L’Albero della Vita offers medical assistance to the people in the Waf Jeremie slum, the poorest in Haiti, with 50,000 people living in an extremely degraded environment without any basic infrastructures.
Prior to the earthquake, Haiti had the highest maternal and child mortality rates in the Western Hemisphere, with a weak health care system. One in 13 children did not survive to 5 years old, and almost a third were chronically malnourished.
The earthquake has exacerbated the situation. L’Albero della Vita is scaling up work to reduce health threats to infants and children, screen and treat malnutrition, provide basic health services and continue regular health work where possible. Its clinic and Haitian medical teams have cared for more then 23,000 children and adults. The organization has delivered more than 16 tons of medicines and supplies to hospitals and clinics. L’Albero della Vita has also established some infant care in temporary settlements. These “mother & child survival spaces” provide mothers with a private place to breastfeed and serve as a center where malnourished children receive treatment.
The project offers medical assistance to the people in the Waf Jeremie slum, the poorest in Haiti, with 50,000 people living in an extremely degraded environment without any basic infrastructures.
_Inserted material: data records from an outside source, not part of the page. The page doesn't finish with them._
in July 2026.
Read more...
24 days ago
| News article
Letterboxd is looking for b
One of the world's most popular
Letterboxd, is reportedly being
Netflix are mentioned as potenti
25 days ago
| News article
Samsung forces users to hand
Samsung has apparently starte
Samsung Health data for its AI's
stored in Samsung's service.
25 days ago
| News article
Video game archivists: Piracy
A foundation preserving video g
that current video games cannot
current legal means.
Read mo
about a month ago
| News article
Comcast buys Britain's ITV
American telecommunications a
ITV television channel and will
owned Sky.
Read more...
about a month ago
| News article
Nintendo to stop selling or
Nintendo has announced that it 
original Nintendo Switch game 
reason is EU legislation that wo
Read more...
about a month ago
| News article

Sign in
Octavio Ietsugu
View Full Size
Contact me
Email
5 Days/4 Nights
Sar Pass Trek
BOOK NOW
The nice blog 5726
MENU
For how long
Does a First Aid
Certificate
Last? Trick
This project reinforces the work carried out by the missionary Sister Marcella Catozza, who manages the San Franswa Clinic, the only medical facility in Waf Jeremie.
L’Albero della Vita provides the clinic with the necessary equipment and it bears its costs to ensure the normal medical and healthcare assistance to the local population. Moreover, the project supports the Nutritional Programme, according to which undernourished children receive Ready to Use TherapeuticFood (RUTF).
Finally, the project deals with the promotion of the rights of the child by involving and motivating youths living in the slum, as well as encouraging them to take measures to prevent violence against children.
Beneficiaries: 5,000 children and 3,000 youths and adults living in the Waf Jeremie slum, whose only access to medical care is the San Franswa Clinic. 5,000 children that receive nutritional assistance thanks to the clinic’s programmes. 3,000 families that receive information and an increased awareness with regards to the rights of the child.